◆ **YOUR TASK**
Apart from the pictures, write out all the records exactly.

◆ **EXTRACTED INFORMATION**
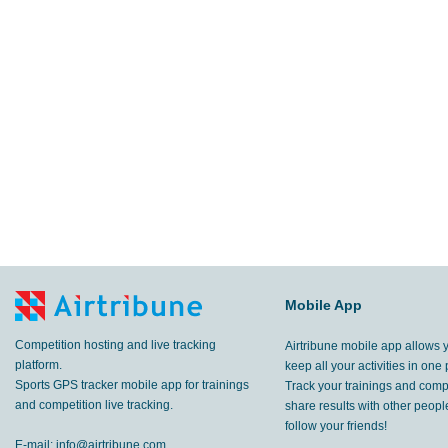
Mobile App
Competition hosting and live tracking
Airtribune mobile app allows 
platform.
keep all your activities in one 
Sports GPS tracker mobile app for trainings
Track your trainings and compe
and competition live tracking.
share results with other peop
follow your friends!
E-mail:
info@airtribune.com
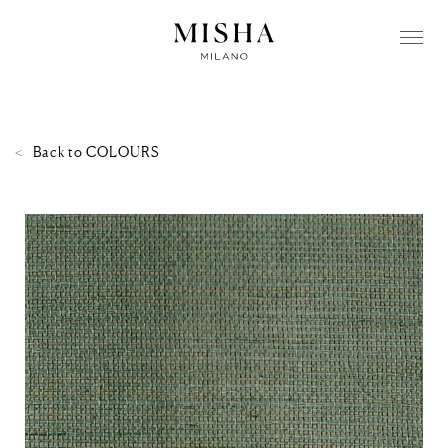
Back to
COLOURS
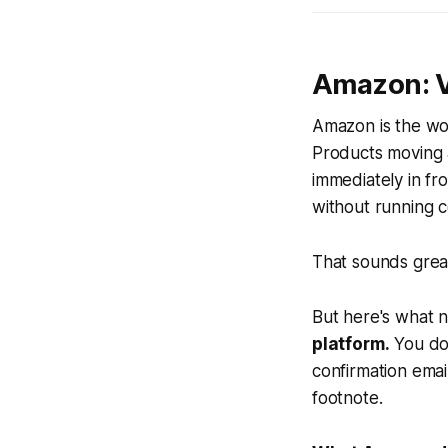
Amazon: Vi
Amazon is the wor
Products moving at
immediately in fr
without running co
That sounds great.
But here's what n
platform.
You do
confirmation emai
footnote.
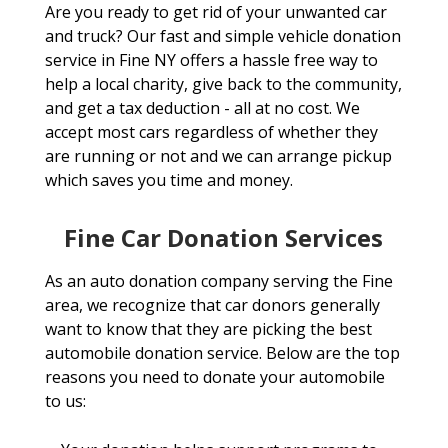
Are you ready to get rid of your unwanted car
and truck? Our fast and simple vehicle donation
service in Fine NY offers a hassle free way to
help a local charity, give back to the community,
and get a tax deduction - all at no cost. We
accept most cars regardless of whether they
are running or not and we can arrange pickup
which saves you time and money.
Fine Car Donation Services
As an auto donation company serving the Fine
area, we recognize that car donors generally
want to know that they are picking the best
automobile donation service. Below are the top
reasons you need to donate your automobile
to us:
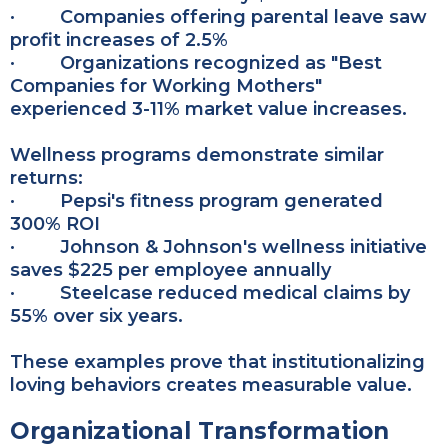
· Companies offering parental leave saw
profit increases of 2.5%
· Organizations recognized as "Best
Companies for Working Mothers"
experienced 3-11% market value increases.
Wellness programs demonstrate similar
returns:
· Pepsi's fitness program generated
300% ROI
· Johnson & Johnson's wellness initiative
saves $225 per employee annually
· Steelcase reduced medical claims by
55% over six years.
These examples prove that institutionalizing
loving behaviors creates measurable value.
Organizational Transformation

◆ **EXERCISE ANSWER**
Mobile App
Competition hosting and live tracking
Airtribune mobile app allows 
platform.
keep all your activities in one 
Sports GPS tracker mobile app for trainings
Track your trainings and compe
and competition live tracking.
share results with other peop
follow your friends!
E-mail:
info@airtribune.com
Back to
COLOURS
Amazon: Vi
Amazon is the wor
Products moving at
immediately in fr
without running co
That sounds great.
But here's what n
platform.
You do
confirmation emai
footnote.
Are you ready to get rid of your unwanted car
and truck? Our fast and simple vehicle donation
service in Fine NY offers a hassle free way to
help a local charity, give back to the community,
and get a tax deduction - all at no cost. We
accept most cars regardless of whether they
are running or not and we can arrange pickup
which saves you time and money.
Fine Car Donation Services
As an auto donation company serving the Fine
area, we recognize that car donors generally
want to know that they are picking the best
automobile donation service. Below are the top
reasons you need to donate your automobile
to us:
· Companies offering parental leave saw
profit increases of 2.5%
· Organizations recognized as "Best
Companies for Working Mothers"
experienced 3-11% market value increases.
Wellness programs demonstrate similar
returns:
· Pepsi's fitness program generated
300% ROI
· Johnson & Johnson's wellness initiative
saves $225 per employee annually
· Steelcase reduced medical claims by
55% over six years.
These examples prove that institutionalizing
loving behaviors creates measurable value.
Organizational Transformation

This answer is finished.